From an evolutionary point of view, partially non-specific immune mechanisms seems very advantageous. Among other things, it could help fight against certain highly polymorphic and rapidly evolving pathogens. Furthermore, individual variability would increase the resistance of a population to epidemics.

This new paradigm could have important practical implications for vaccination strategies. Attenuated live vaccines are well known to induce non-specific protective effects. Should we then continue to use them even if their respective target diseases are now rare or have been eliminated? They could indeed have important beneficial effects for populations by protecting them against other infectious agents.

Before restricting the use of a live attenuated vaccine, it would therefore be wise to quantify its non-specific beneficial effects. Unfortunately, such a precautionary principle is difficult to apply in the current climate of mistrust of vaccines.

When pathogens adapt

Another implication of this discovery is that, for safety reasons, modern vaccination strategies focus on the development and use of adjuvanted subunit vaccines. However, this approach neglects the adaptive capacity of some pathogens whose antigenic composition is very complex and fluctuating.

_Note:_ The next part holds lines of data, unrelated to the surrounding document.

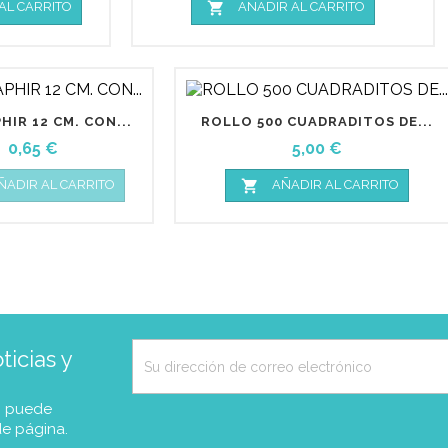

AL CARRITO
AÑADIR AL CARRITO
HIR 12 CM. CON...
ROLLO 500 CUADRADITOS DE...
Precio
Precio
0,65 €
5,00 €

ÑADIR AL CARRITO
AÑADIR AL CARRITO
icias y
, puede
de página.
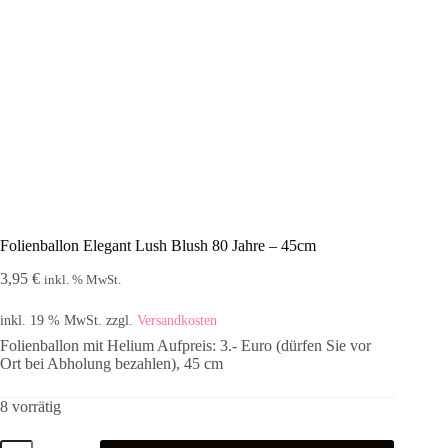
Folienballon Elegant Lush Blush 80 Jahre – 45cm
3,95
€
inkl. % MwSt.
inkl. 19 % MwSt.
zzgl.
Versandkosten
Folienballon mit Helium Aufpreis: 3.- Euro (dürfen Sie vor
Ort bei Abholung bezahlen), 45 cm
8 vorrätig
Folienballon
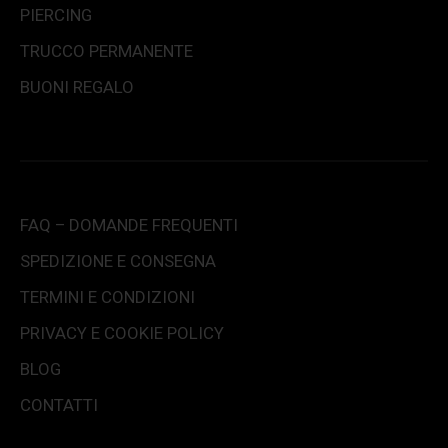
PIERCING
TRUCCO PERMANENTE
BUONI REGALO
FAQ – DOMANDE FREQUENTI
SPEDIZIONE E CONSEGNA
TERMINI E CONDIZIONI
PRIVACY E COOKIE POLICY
BLOG
CONTATTI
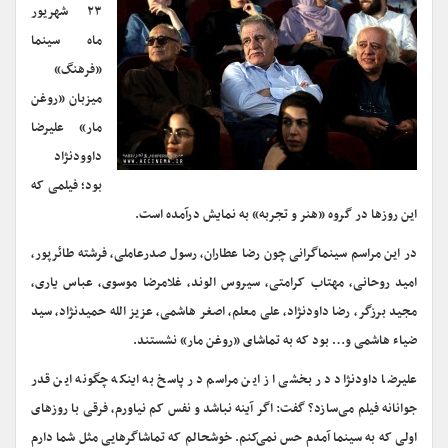
۲۳ شهریور
ماه سینما
«فرهنگ»
میزبان «روغن
مار» علیرضا
داوودنژاد
بود؛ فیلمی که
این روزها در گروه «هنر و تجربه» به نمایش درآمده است.
در این مراسم سینماگرانی چون رضا عطاران، رسول صدرعاملی، فرشته طائرپور،
امید روحانی، مهتاب کرامتی، سیروس الوند، غلامرضا موسوی، عباس یاری،
مجید برزگر، رضا داودنژاد، علی معلم، اصغر هاشمی، عزیز الله حمیدنژاد، سید
ضیاء هاشمی و… بود که به تماشای «روغن مار» نشستند.
علیرضا داودنژاد در بخشی از این مراسم در پاسخ به اینکه چگونه این قدر
جوانانه فیلم می‌سازد؟ گفت: اگر آینه نباشد و نفس کم نیاورم، فرقی با روزهای
اولی که به سینما آمدم حس نمی‌کنم. خوشحالم که تماشاگرهایی مثل شما دارم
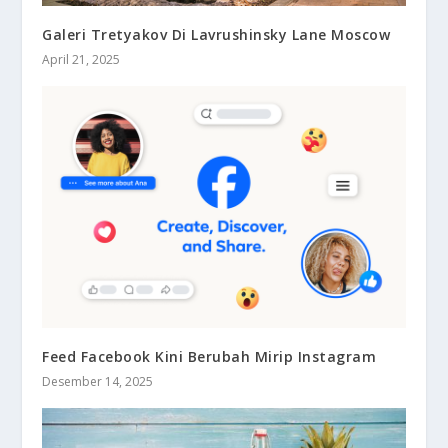
Galeri Tretyakov Di Lavrushinsky Lane Moscow
April 21, 2025
Feed Facebook Kini Berubah Mirip Instagram
Desember 14, 2025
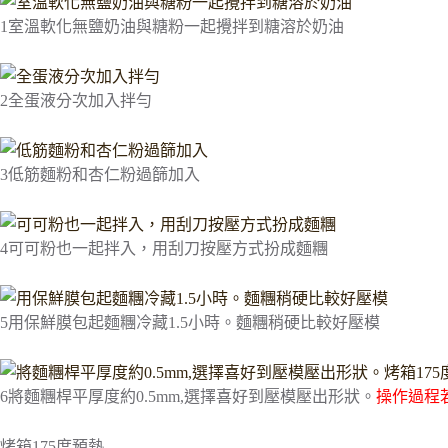
1
室溫軟化無鹽奶油與糖粉一起攪拌到糖溶於奶油
2
全蛋液分次加入拌勻
3
低筋麵粉和杏仁粉過篩加入
4
可可粉也一起拌入，用刮刀按壓方式扮成麵糰
5
用保鮮膜包起麵糰冷藏1.5小時。麵糰稍硬比較好壓模
6
將麵糰桿平厚度約0.5mm,選擇喜好到壓模壓出形狀。
操作過程
烤箱175度預熱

This is the case of small RNA viruses, such as HIV, which have a limited number of genes but produce an extraordinarily high number of variants in the host in a very short period. Some bacteria can also evolve during an infection. A pathogen capable of evolving rapidly is likely to escape the immune system if the selection pressure is put on its most specific and stable form. The development of resistance to some subunit vaccines has recently been documented.

Unlike subunit vaccines, live attenuated vaccines induce not only specific protection against a wide range of antigens, but also non-specific protection. They are therefore potentially able to cope better with infectious agents able to evolve rapidly. Consequently, the replacement of first-generation live attenuated vaccines with subunit vaccines should be based on the specific and non-specific benefits of each vaccine. The World Health Organization has recognized the importance of the non-specific effects of vaccines and recommended that research be continued in this new direction.